▶ PROBLEM STATEMENT: Output each record below exactly, leaving any picture out of the copy.

▶ Stored items:
______________________________

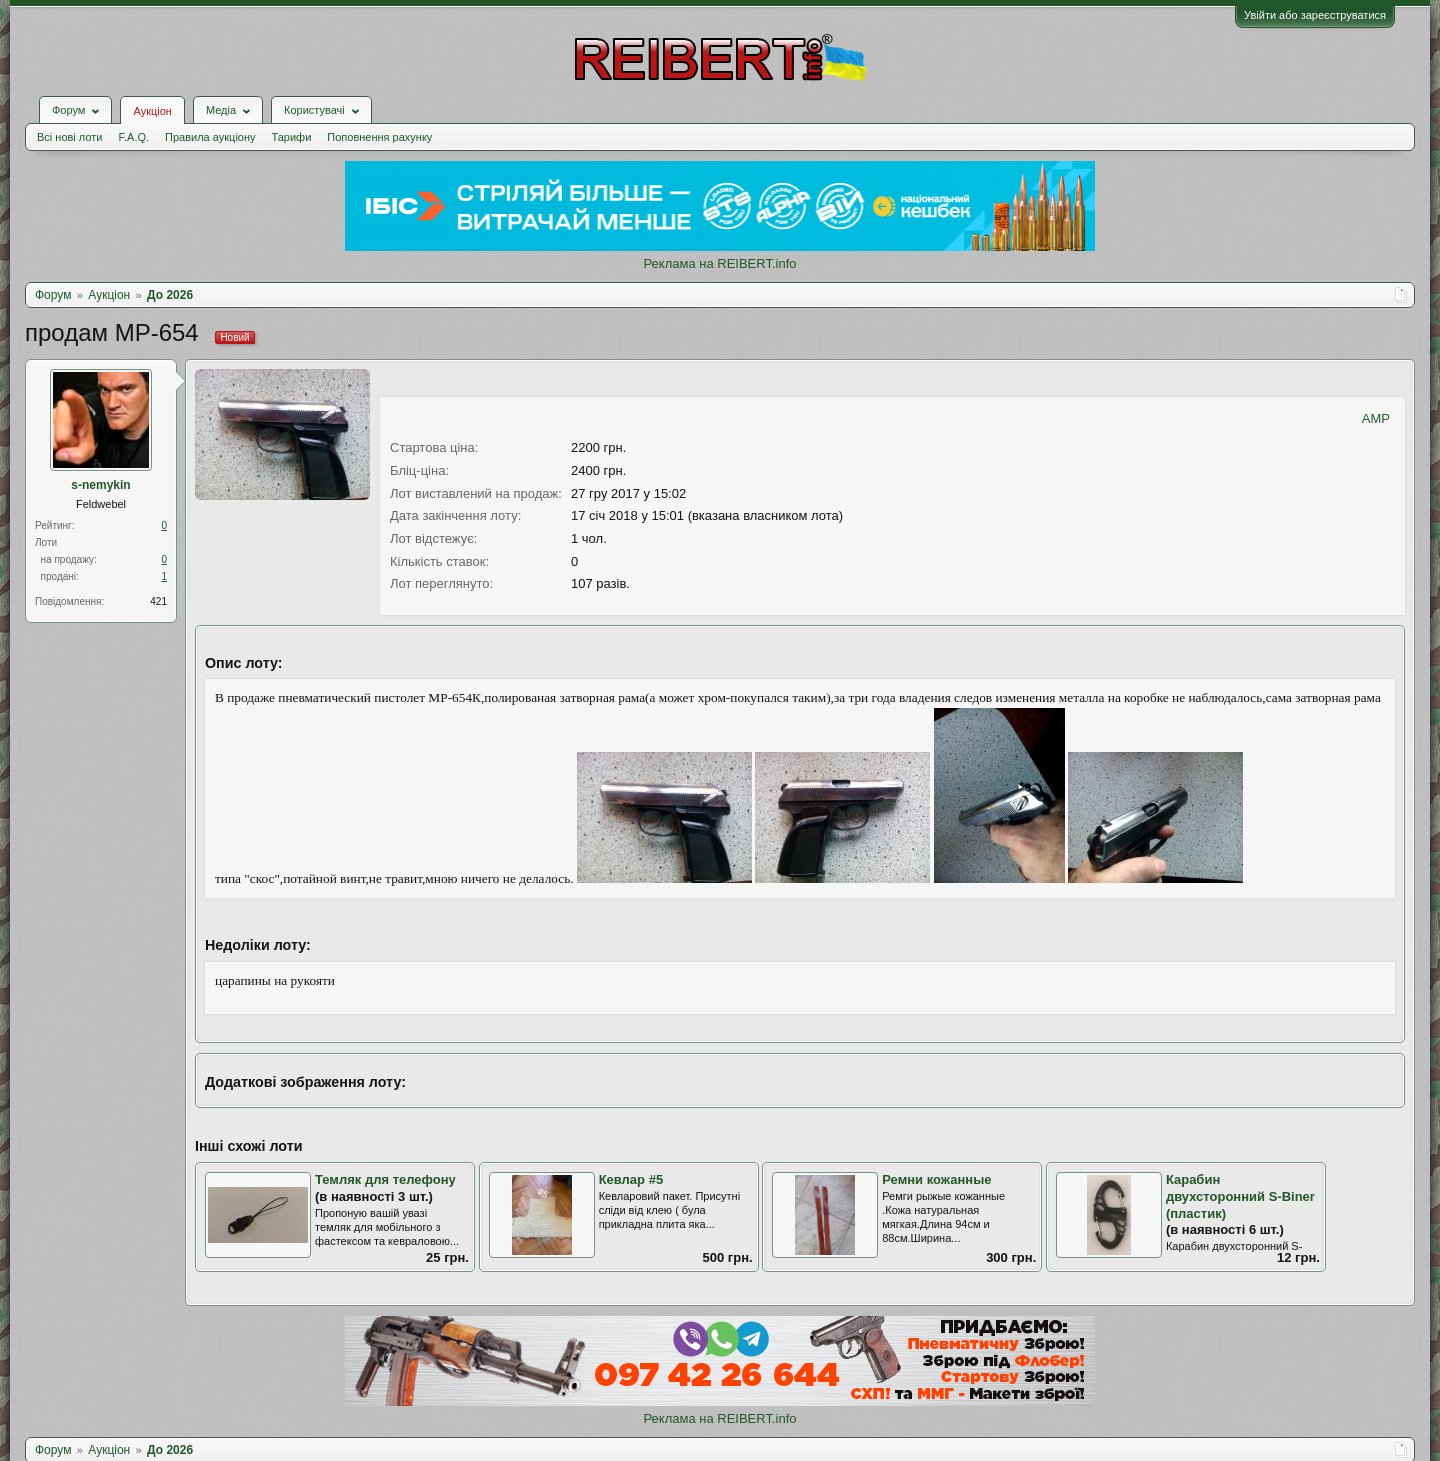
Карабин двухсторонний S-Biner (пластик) (1240, 1196)
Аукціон (152, 111)
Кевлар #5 (631, 1179)
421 (158, 601)
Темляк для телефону (385, 1179)
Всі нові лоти (69, 137)
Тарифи (292, 137)
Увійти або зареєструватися (1315, 15)
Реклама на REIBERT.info (719, 263)
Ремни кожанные (936, 1179)
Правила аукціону (210, 137)
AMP (1376, 418)
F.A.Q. (133, 137)
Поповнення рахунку (379, 137)
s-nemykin (100, 485)
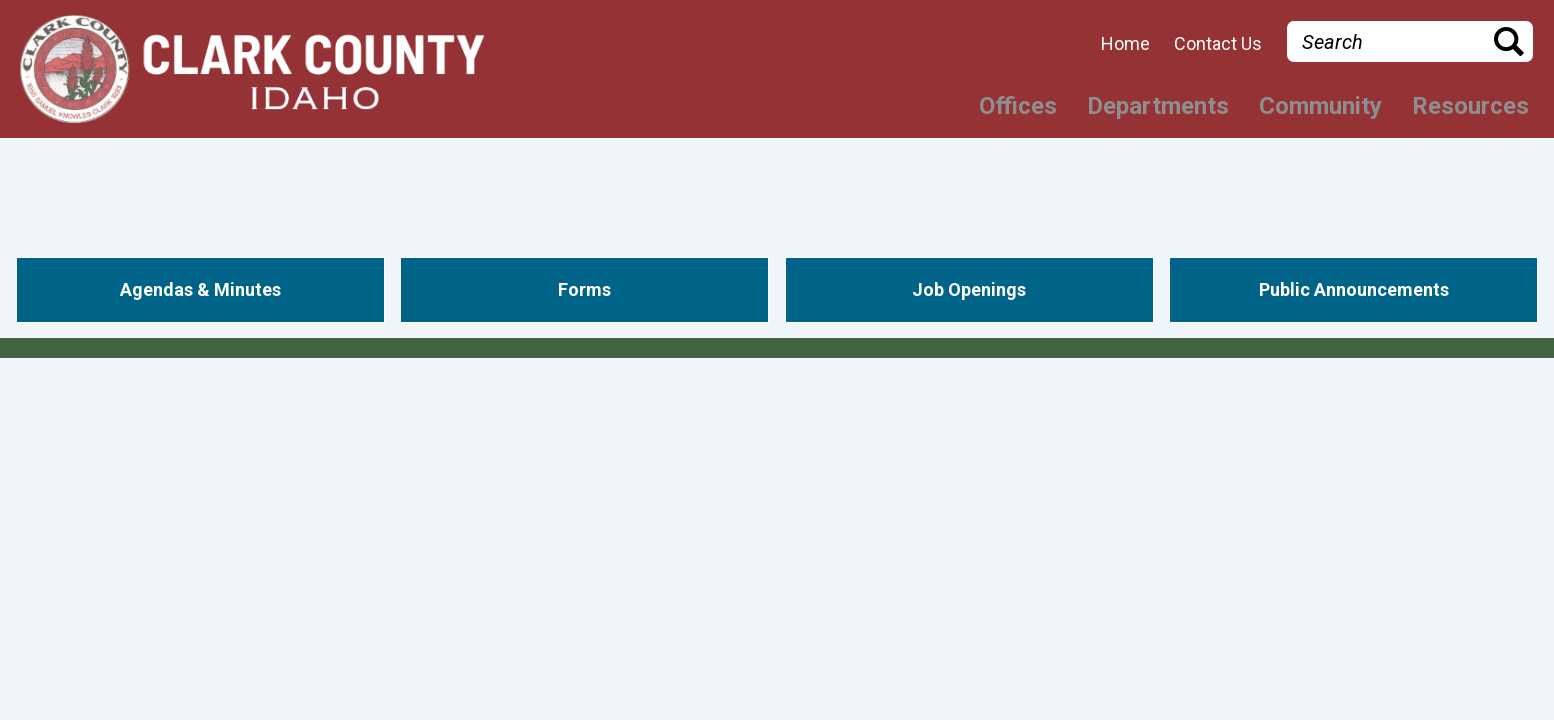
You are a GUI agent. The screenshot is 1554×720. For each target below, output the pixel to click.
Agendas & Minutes (200, 289)
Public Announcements (1354, 289)
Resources (1470, 106)
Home (1125, 44)
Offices (1018, 106)
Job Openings (969, 289)
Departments (1158, 106)
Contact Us (1218, 44)
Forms (584, 289)
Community (1320, 106)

______________________________

▶ RESULT FOR THIS EXERCISE:
Карабин двухсторонний S-Biner (пластик) (1240, 1196)
Аукціон (152, 111)
Кевлар #5 (631, 1179)
421 (158, 601)
Темляк для телефону (385, 1179)
Всі нові лоти (69, 137)
Тарифи (292, 137)
Увійти або зареєструватися (1315, 15)
Реклама на REIBERT.info (719, 263)
Ремни кожанные (936, 1179)
Правила аукціону (210, 137)
AMP (1376, 418)
F.A.Q. (133, 137)
Поповнення рахунку (379, 137)
s-nemykin (100, 485)
You are a GUI agent. The screenshot is 1554×720. For each target below, output the pixel to click.
Agendas & Minutes (200, 289)
Public Announcements (1354, 289)
Resources (1470, 106)
Home (1125, 44)
Offices (1018, 106)
Job Openings (969, 289)
Departments (1158, 106)
Contact Us (1218, 44)
Forms (584, 289)
Community (1320, 106)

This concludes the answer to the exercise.